Information provided:

----

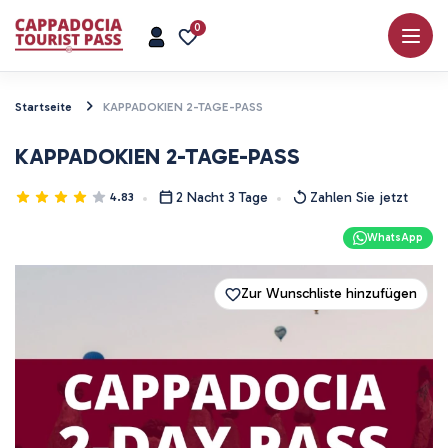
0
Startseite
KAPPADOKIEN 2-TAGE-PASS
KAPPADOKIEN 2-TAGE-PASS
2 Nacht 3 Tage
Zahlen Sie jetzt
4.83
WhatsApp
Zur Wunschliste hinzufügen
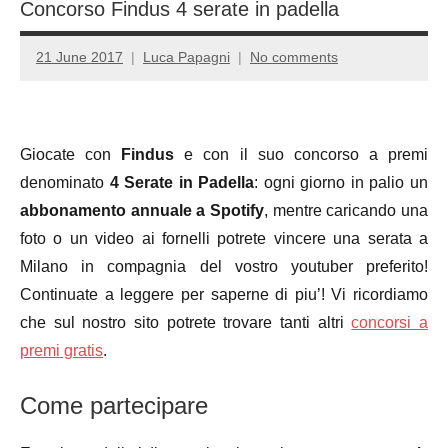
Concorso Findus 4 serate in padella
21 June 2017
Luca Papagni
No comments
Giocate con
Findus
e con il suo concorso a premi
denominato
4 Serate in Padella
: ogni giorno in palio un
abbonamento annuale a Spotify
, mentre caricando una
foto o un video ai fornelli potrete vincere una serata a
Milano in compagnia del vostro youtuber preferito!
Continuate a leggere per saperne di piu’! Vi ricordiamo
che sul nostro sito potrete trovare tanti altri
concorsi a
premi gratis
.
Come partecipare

----

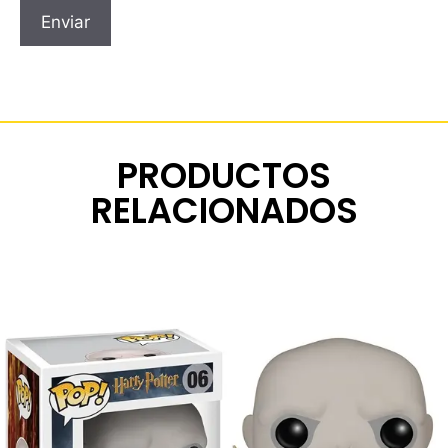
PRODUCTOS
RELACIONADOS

----

Work required: From the data above, output only the lines between the line containing "No comments" and the line containing "Come partecipare", inclusive, exactly as written.

Task answer:
No comments
Giocate con
Findus
e con il suo concorso a premi
denominato
4 Serate in Padella
: ogni giorno in palio un
abbonamento annuale a Spotify
, mentre caricando una
foto o un video ai fornelli potrete vincere una serata a
Milano in compagnia del vostro youtuber preferito!
Continuate a leggere per saperne di piu’! Vi ricordiamo
che sul nostro sito potrete trovare tanti altri
concorsi a
premi gratis
.
Come partecipare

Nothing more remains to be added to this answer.